Given information:
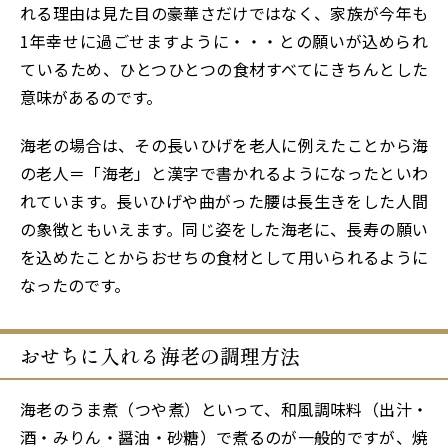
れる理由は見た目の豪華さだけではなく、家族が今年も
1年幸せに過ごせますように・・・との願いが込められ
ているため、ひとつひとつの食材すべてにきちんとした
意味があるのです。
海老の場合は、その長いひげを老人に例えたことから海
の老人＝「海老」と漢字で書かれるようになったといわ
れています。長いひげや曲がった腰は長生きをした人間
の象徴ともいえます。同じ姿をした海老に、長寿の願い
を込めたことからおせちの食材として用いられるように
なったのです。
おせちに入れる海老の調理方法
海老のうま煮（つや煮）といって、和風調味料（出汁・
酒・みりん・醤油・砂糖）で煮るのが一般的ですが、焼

* * *

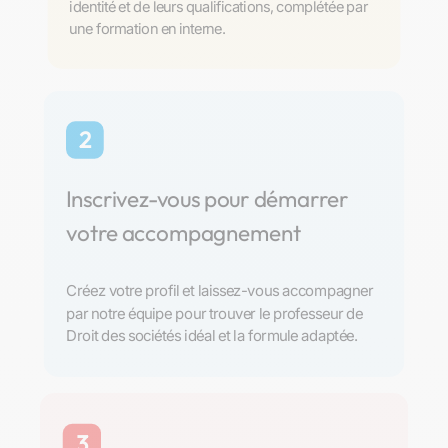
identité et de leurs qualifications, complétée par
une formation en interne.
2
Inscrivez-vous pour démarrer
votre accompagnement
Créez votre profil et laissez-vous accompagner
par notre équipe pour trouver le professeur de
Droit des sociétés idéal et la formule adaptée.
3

Directions for this task: Out of the entries above, write out only the lines between the line holding "れる理由は見た目の豪華さだけではなく、家族が今年も" and the line holding "酒・みりん・醤油・砂糖）で煮るのが一般的ですが、焼", inclusive, each exactly as given.

Output of the task:
れる理由は見た目の豪華さだけではなく、家族が今年も
1年幸せに過ごせますように・・・との願いが込められ
ているため、ひとつひとつの食材すべてにきちんとした
意味があるのです。
海老の場合は、その長いひげを老人に例えたことから海
の老人＝「海老」と漢字で書かれるようになったといわ
れています。長いひげや曲がった腰は長生きをした人間
の象徴ともいえます。同じ姿をした海老に、長寿の願い
を込めたことからおせちの食材として用いられるように
なったのです。
おせちに入れる海老の調理方法
海老のうま煮（つや煮）といって、和風調味料（出汁・
酒・みりん・醤油・砂糖）で煮るのが一般的ですが、焼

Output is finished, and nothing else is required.